Por no decir que el silencio, entendido como ausencia total de sonidos, también puede resultar una forma de comunicación. Es conocido aquel encuentro de Borges con Italo Calvino en un hotel de Sevilla. Calvino era tímido hasta extremos lastimosos, y la costumbre del silencio, equiparable a la costumbre de llevar pantalones vaqueros, o a la de carraspear, le venía de los antepasados. En la primavera de 1984 viajó a Sevilla con su mujer, Chichita. Cuando entraron en el hall, repararon en Borges, ciego ya desde hacía tiempo. Se acercaron. Chichita entabló con él una amistosa conversación mientras Italo, como era habitual, se mantenía callado a su lado, hasta que a ella le pareció oportuno realizar una aclaración: «Borges, Italo también ha venido…». Apoyado en su bastón, Borges irguió la barbilla y dijo con una tranquilidad suiza: «Lo he reconocido por su silencio».

En mi última mudanza llegué a Ourense preparado para todo. No estoy en edad de cultivar esperanzas, pero aun así aspiraba a que el vecino no fuese un perfeccionista del ruido. En los últimos diez años he residido en ocho lugares distintos, donde he convivido con docenas de vecinos. He tenido pianistas, jueces, traficantes de droga, adolescentes que mantenían viva la tradición de escupir en las escaleras. También he tenido funcionarios, parejas a las que le gustaba tirar la basura por la ventana, jugando al baloncesto, y una vez incluso un sacerdote con una pierna ortopédica. En fin, bellísimas personas.

Ahora suspiraba por un tipo amoral, que no sintiese curiosidad intelectual por madrugar, pero tampoco por organizar fiestas sin mi presencia. Recibí un duro golpe al descubrir que el nuevo vecino sería un individuo taciturno y tristón, invisible. Tardé meses en acostumbrarme a aquel sosiego crudo. Casi me obligaba a avanzar por casa apartando el aburrimiento, de lo denso que resultaba el reposo que llegaba a través de la pared. Era difícil no tener un recuerdo para la familia Wittgenstein. Cuando Ludwig y Paul vivían en la mansión familiar en Viena, Paul interrumpió una mañana sus ejercicios de piano para golpear la pared que daba a la habitación contigua, donde Ludwig escribía en silencio: «¡Cómo pretendes que toque el piano con tu escepticismo metiéndose por debajo de la puerta!».

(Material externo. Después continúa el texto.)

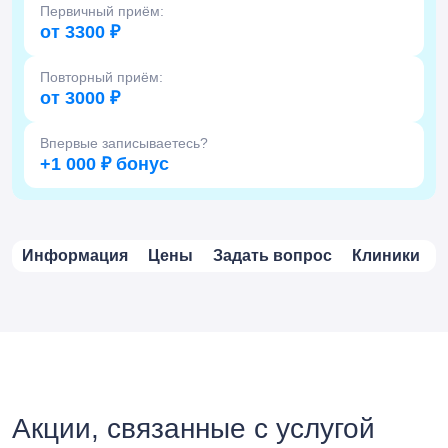
Первичный приём:
от 3300 ₽
Повторный приём:
от 3000 ₽
Впервые записываетесь?
+1 000 ₽ бонус
Информация
Цены
Задать вопрос
Клиники
Акции, связанные с услугой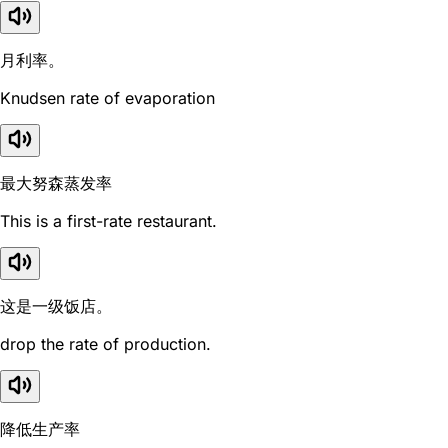
月利率。
Knudsen rate of evaporation
最大努森蒸发率
This is a first-rate restaurant.
这是一级饭店。
drop the rate of production.
降低生产率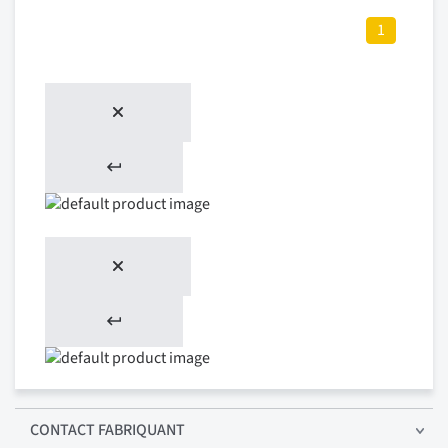
1
CONTACT FABRIQUANT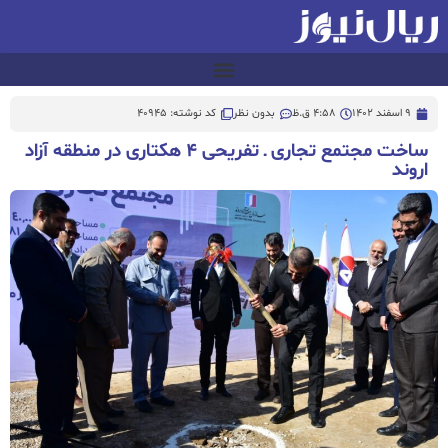
9 اسفند 1402
4:58 ق.ظ
بدون نظر
کد نوشته: 40945
ساخت مجتمع تجاری ـ تفریحی ۴ هکتاری در منطقه آزاد
اروند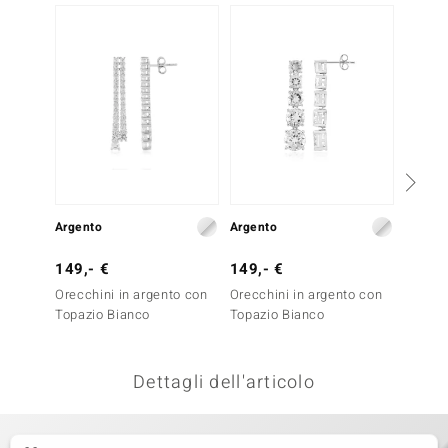
Solo 1
remonti
uca
uwelo
NO Collection
nts by de Melo
Argento
Argento
Oro
va
149,- €
149,- €
3.999
otenier
Orecchini in argento con
Orecchini in argento con
Orecch
Topazio Bianco
Topazio Bianco
Diaman
Gold)
Dettagli dell'articolo
 Classics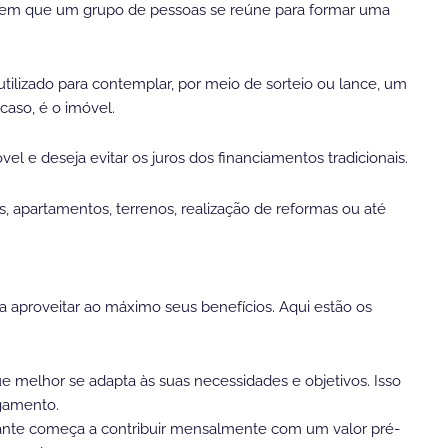
 em que um grupo de pessoas se reúne para formar uma
tilizado para contemplar, por meio de sorteio ou lance, um
aso, é o imóvel.
l e deseja evitar os juros dos financiamentos tradicionais.
s, apartamentos, terrenos, realização de reformas ou até
a aproveitar ao máximo seus benefícios. Aqui estão os
ue melhor se adapta às suas necessidades e objetivos. Isso
agamento.
ipante começa a contribuir mensalmente com um valor pré-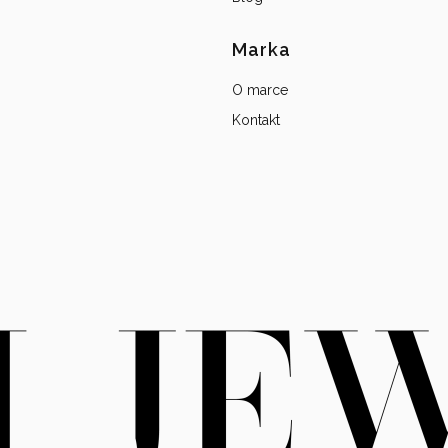
Marka
O marce
Kontakt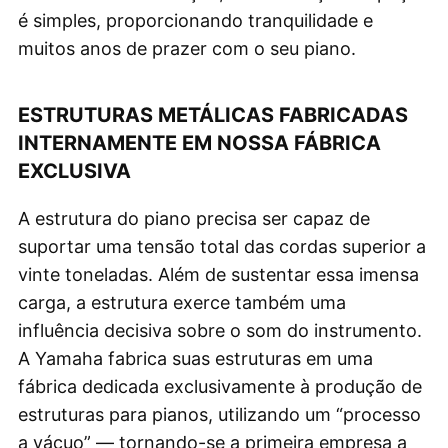
é simples, proporcionando tranquilidade e
muitos anos de prazer com o seu piano.
ESTRUTURAS METÁLICAS FABRICADAS
INTERNAMENTE EM NOSSA FÁBRICA
EXCLUSIVA
A estrutura do piano precisa ser capaz de
suportar uma tensão total das cordas superior a
vinte toneladas. Além de sustentar essa imensa
carga, a estrutura exerce também uma
influência decisiva sobre o som do instrumento.
A Yamaha fabrica suas estruturas em uma
fábrica dedicada exclusivamente à produção de
estruturas para pianos, utilizando um “processo
a vácuo” — tornando-se a primeira empresa a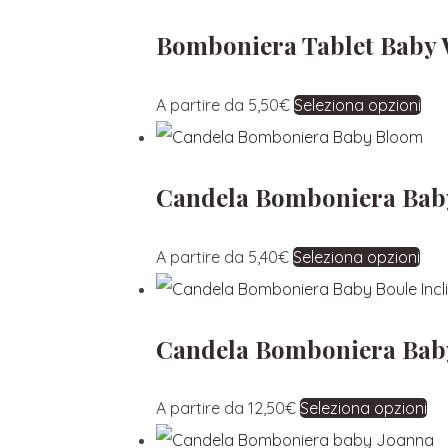
Bomboniera Tablet Baby 
A partire da
5,50
€
Seleziona opzioni
Candela Bomboniera Bab
A partire da
5,40
€
Seleziona opzioni
Candela Bomboniera Baby
A partire da
12,50
€
Seleziona opzioni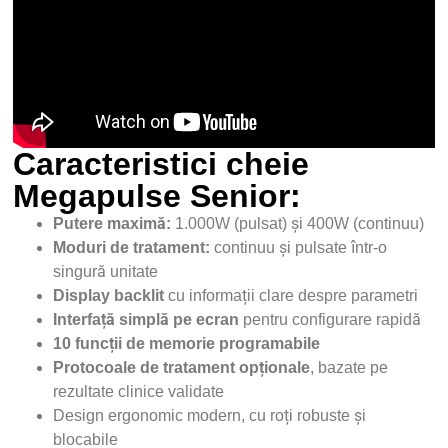
Caracteristici cheie
Megapulse Senior:
Putere maximă:
1.000W (pulsat) și 400W (continuu)
Moduri de tratament:
continuu și pulsate într-o
singură unitate
Display backlit
cu informații clare despre parametri
Interfață simplă pe ecran
pentru configurare rapidă
10 funcții de memorie programabile
Protocoale de tratament opționale
, bazate pe
rezultate clinice validate
Design ergonomic modern, cu roți robuste și
blocabile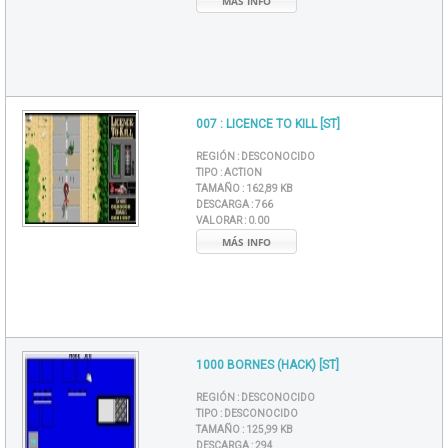
MÁS INFO
007 : LICENCE TO KILL [ST]
REGIÓN :
DESCONOCIDO
TIPO :
ACTION
TAMAÑO :
162,89 KB
DESCARGA :
766
VALORAR :
0.00
MÁS INFO
1000 BORNES (HACK) [ST]
REGIÓN :
DESCONOCIDO
TIPO :
DESCONOCIDO
TAMAÑO :
125,99 KB
DESCARGA :
294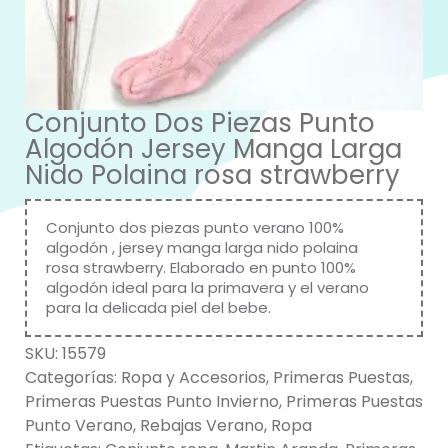
Conjunto Dos Piezas Punto
Algodón Jersey Manga Larga
Nido Polaina rosa strawberry
Conjunto dos piezas punto verano 100%
algodón , jersey manga larga nido polaina
rosa strawberry. Elaborado en punto 100%
algodón ideal para la primavera y el verano
para la delicada piel del bebe.
SKU:
15579
Categorías:
Ropa y Accesorios
,
Primeras Puestas
,
Primeras Puestas Punto Invierno
,
Primeras Puestas
Punto Verano
,
Rebajas Verano
,
Ropa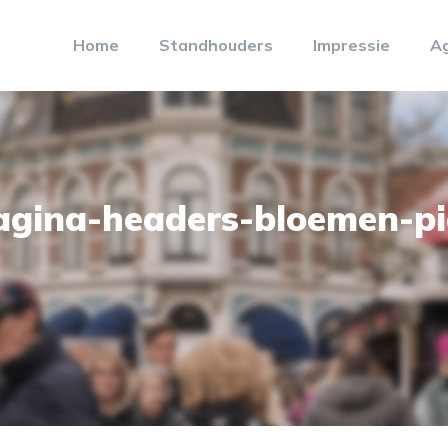
Home
Standhouders
Impressie
A
agina-headers-bloemen-pi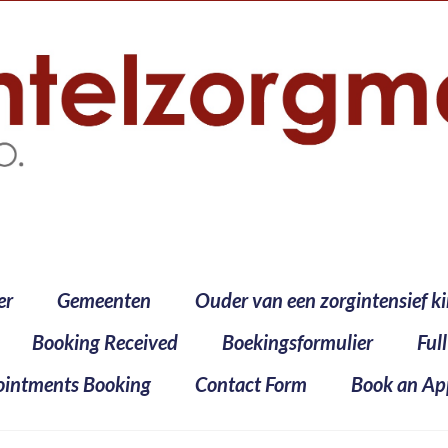
er
Gemeenten
Ouder van een zorgintensief k
Booking Received
Boekingsformulier
Ful
intments Booking
Contact Form
Book an Ap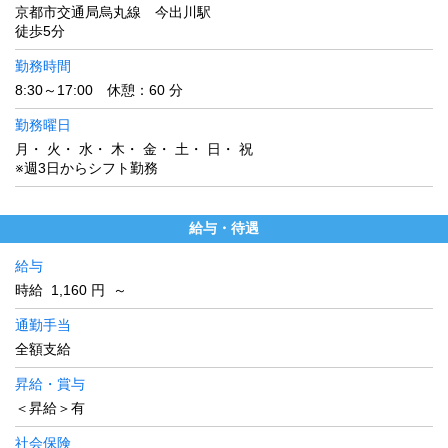
京都市交通局烏丸線 今出川駅
徒歩5分
勤務時間
8:30～17:00 休憩：60 分
勤務曜日
月・ 火・ 水・ 木・ 金・ 土・ 日・ 祝
※週3日からシフト勤務
給与・待遇
給与
時給 1,160 円 ～
通勤手当
全額支給
昇給・賞与
＜昇給＞有
社会保険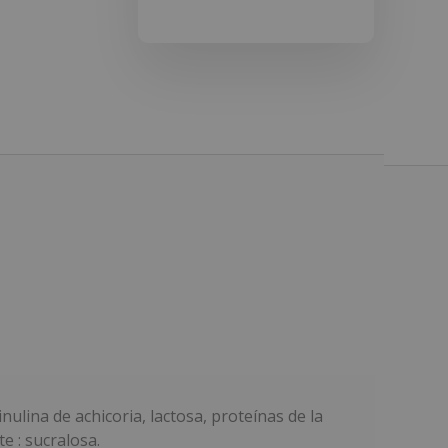
nulina de achicoria, lactosa, proteínas de la
e : sucralosa.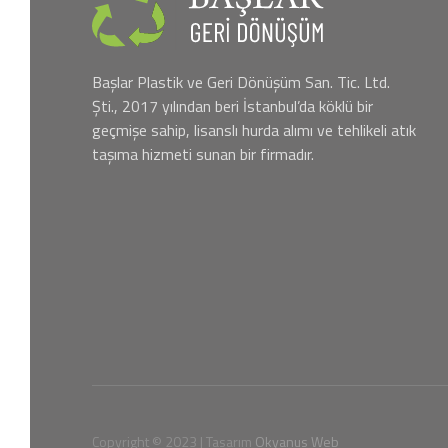
Başlar Plastik ve Geri Dönüşüm San. Tic. Ltd.
Şti., 2017 yılından beri İstanbul’da köklü bir
geçmişe sahip, lisanslı hurda alımı ve tehlikeli atık
taşıma hizmeti sunan bir firmadır.
Copyright © 2023 | Tasarım
Okyanus Web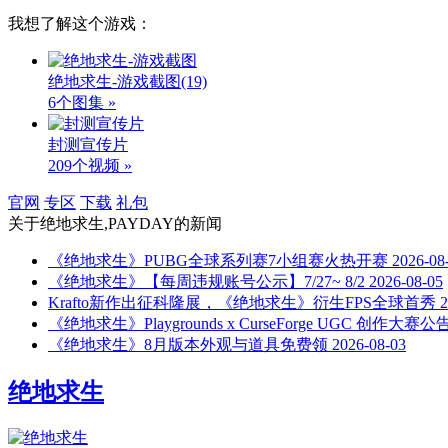
我想了解这个游戏：
绝地求生-游戏截图
(19)
6个图集 »
封测宣传片
209个视频 »
官网
专区
下载
礼包
关于
绝地求生,PAYDAY
的新闻
《绝地求生》PUBG全球系列赛7小组赛火热开赛
2026-08
《绝地求生》【每周违规账号公示】7/27~ 8/2
2026-08-05
Krafto新作出征科隆展，《绝地求生》衍生FPS全球首秀
2
《绝地求生》Playgrounds x CurseForge UGC 创作大赛公
《绝地求生》8月版本外观与道具免费领
2026-08-03
绝地求生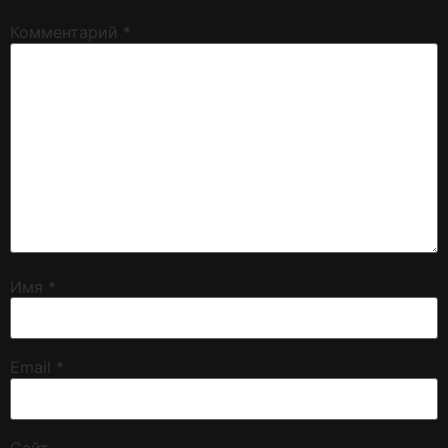
Комментарий
*
Имя
*
Email
*
Сайт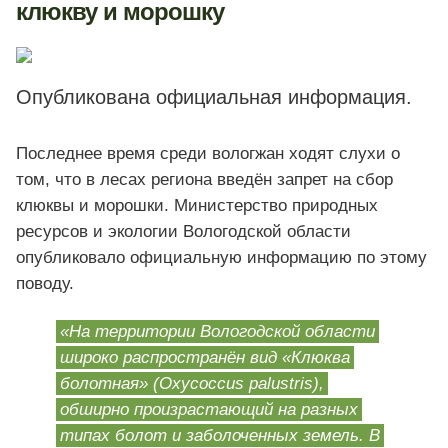
клюкву и морошку
Опубликована официальная информация.
Последнее время среди вологжан ходят слухи о
том, что в лесах региона введён запрет на сбор
клюквы и морошки. Министерство природных
ресурсов и экологии Вологодской области
опубликовало официальную информацию по этому
поводу.
«На территории Вологодской области
широко распространён вид «Клюква
болотная» (Oxycoccus palustris),
обширно произрастающий на разных
типах болот и заболоченных земель. В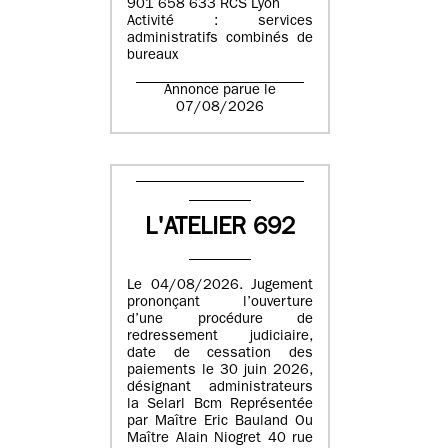
901 658 633 RCS Lyon
Activité : services
administratifs combinés de
bureaux
Annonce parue le
07/08/2026
L'ATELIER 692
Le 04/08/2026. Jugement
prononçant l’ouverture
d’une procédure de
redressement judiciaire,
date de cessation des
paiements le 30 juin 2026,
désignant administrateurs
la Selarl Bcm Représentée
par Maître Eric Bauland Ou
Maître Alain Niogret 40 rue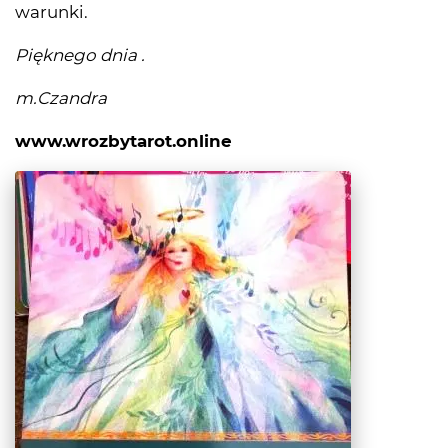
warunki.
Pięknego dnia .
m.Czandra
www.wrozbytarot.online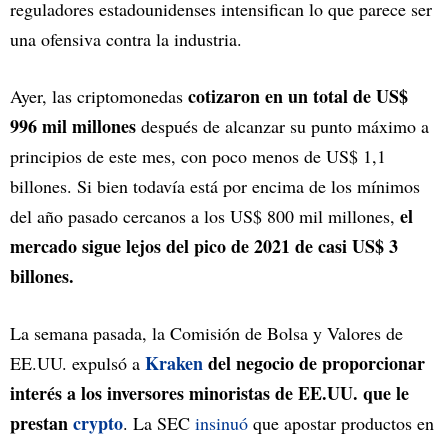
reguladores estadounidenses intensifican lo que parece ser
una ofensiva contra la industria.
cotizaron en un total de US$
Ayer, las criptomonedas
996 mil millones
después de alcanzar su punto máximo a
principios de este mes, con poco menos de US$ 1,1
billones. Si bien todavía está por encima de los mínimos
el
del año pasado cercanos a los US$ 800 mil millones,
mercado sigue lejos del pico de 2021 de casi US$ 3
billones.
La semana pasada, la Comisión de Bolsa y Valores de
Kraken
del negocio de proporcionar
EE.UU. expulsó a
interés a los inversores minoristas de EE.UU. que le
prestan
crypto
. La SEC
insinuó
que apostar productos en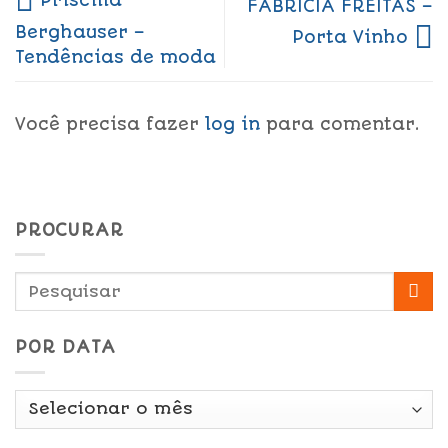
FABRICIA FREITAS –
Berghauser –
Porta Vinho
Tendências de moda
Você precisa fazer
log in
para comentar.
PROCURAR
POR DATA
Por
Data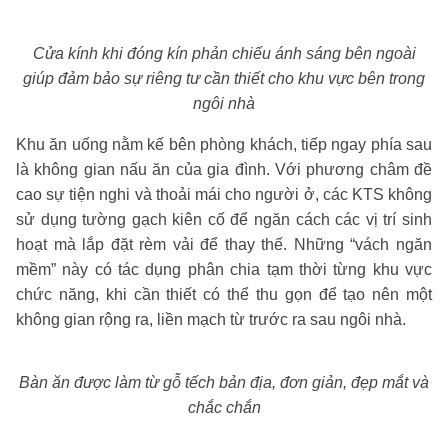
Cửa kính khi đóng kín phản chiếu ánh sáng bên ngoài
giúp đảm bảo sự riêng tư cần thiết cho khu vực bên trong
ngôi nhà
Khu ăn uống nằm kế bên phòng khách, tiếp ngay phía sau
là không gian nấu ăn của gia đình. Với phương châm đề
cao sự tiện nghi và thoải mái cho người ở, các KTS không
sử dụng tường gạch kiên cố để ngăn cách các vị trí sinh
hoạt mà lắp đặt rèm vải để thay thế. Những “vách ngăn
mềm” này có tác dụng phân chia tạm thời từng khu vực
chức năng, khi cần thiết có thể thu gọn để tạo nên một
không gian rộng ra, liền mạch từ trước ra sau ngôi nhà.
Bàn ăn được làm từ gỗ tếch bản địa, đơn giản, đẹp mắt và
chắc chắn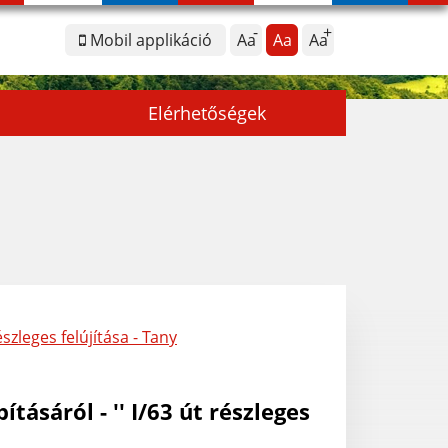
Mobil applikáció
Aa
Aa
Aa
Elérhetőségek
szleges felújítása - Tany
ásáról - '' I/63 út részleges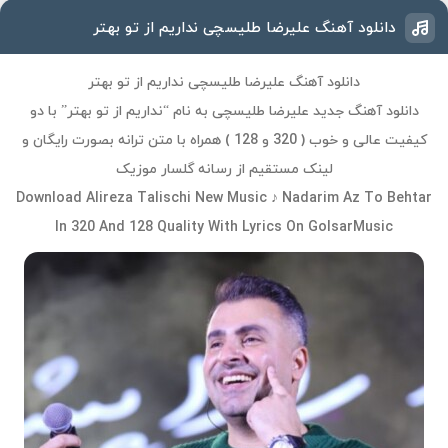
دانلود آهنگ علیرضا طلیسچی نداریم از تو بهتر
دانلود آهنگ علیرضا طلیسچی نداریم از تو بهتر
دانلود آهنگ جدید علیرضا طلیسچی به نام “نداریم از تو بهتر” با دو
کیفیت عالی و خوب ( 320 و 128 ) همراه با متن ترانه بصورت رایگان و
لینک مستقیم از رسانه گلسار موزیک
Download Alireza Talischi New Music ♪ Nadarim Az To Behtar
In 320 And 128 Quality With Lyrics On GolsarMusic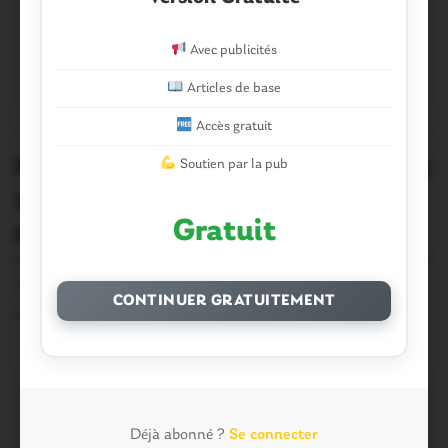
Avec publicités
Articles de base
Accès gratuit
OUST À BROCÉLIANDE
1
Ploërmel – OBC – Questembert. Lundi
Soutien par la pub
à Bohal: le théatre peut-il sauver la
Gratuit
planète?
Et si le théâtre pouvait enrayer le dérèglement climatique?
L’idée peut paraître saugrenue – et…
CONTINUER GRATUITEMENT
7 Septembre 2018
Déjà abonné ?
Se connecter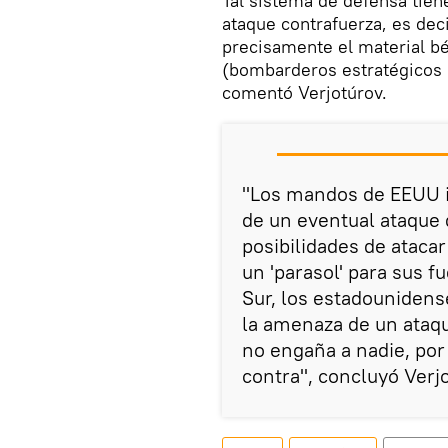
Tal sistema de defensa tien
ataque contrafuerza, es deci
precisamente el material bé
(bombarderos estratégicos B
comentó Verjotúrov.
"Los mandos de EEUU i
de un eventual ataque 
posibilidades de atacar
un 'parasol' para sus 
Sur, los estadounidens
la amenaza de un ataqu
no engaña a nadie, por
contra", concluyó Verj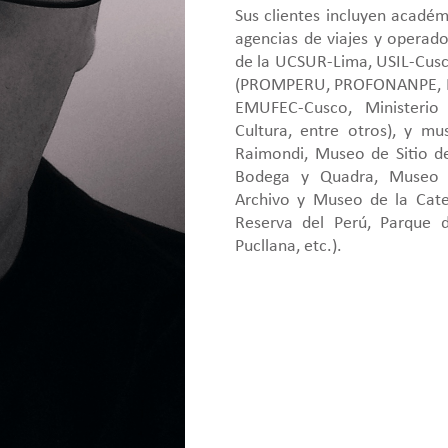
Sus clientes incluyen académ
agencias de viajes y operador
de la UCSUR-Lima, USIL-Cusco
(PROMPERU, PROFONANPE, IN
EMUFEC-Cusco, Ministerio
Cultura, entre otros), y 
Raimondi, Museo de Sitio d
Bodega y Quadra, Museo 
Archivo y Museo de la Cate
Reserva del Perú, Parque 
Pucllana, etc.).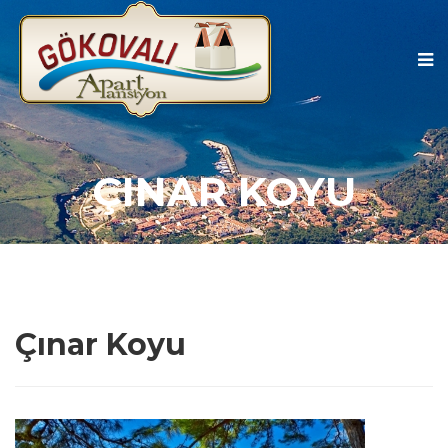
ÇINAR KOYU
Çınar Koyu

Cuando al fin me habitué a que el vecino no pusiese la música alta, no arrastrase los pies, no viese la televisión, probablemente no hiciese el amor, de pronto todo cambió. En realidad, de tan silencioso que resultaba, acabó abandonando el piso y en su lugar dejó un silencio todavía más hueco, roto cada mañana a las ocho por el despertador, que dejó plantado en la mesilla; tal vez a propósito, como es característico en las personas absolutamente civilizadas. Por suerte, cuando me voy de vacaciones a casa de mi suegro, es una felicidad reencontrarme con los vecinos a los que odio por razones del todo familiares: son ruidosos y asan sardinas en el jardín. Aprendí a aborrecerlos en media hora, cuando aborrecer a una persona habitualmente me consume una tarde entera, entre conocerla y decidir que no soporto el bigote, o las camisetas de sisa, o el abuso de los diminutivos. Cosas así conducen a odios incurables. Lo aprendí de Karl Kraus, que recomendaba asesinar enseguida a los señores que contestaban al ofrecimiento de un cigarro con la frase «no diré que no», porque de lo contrario podría darse el caso de que a la pregunta por si les gusta una mujer, respondieran «a nadie le amarga un dulce». Estoy deseando que llegue el verano solo para ser un desgraciado y no pegar ojo por culpa de los mamarrachos de todos los años.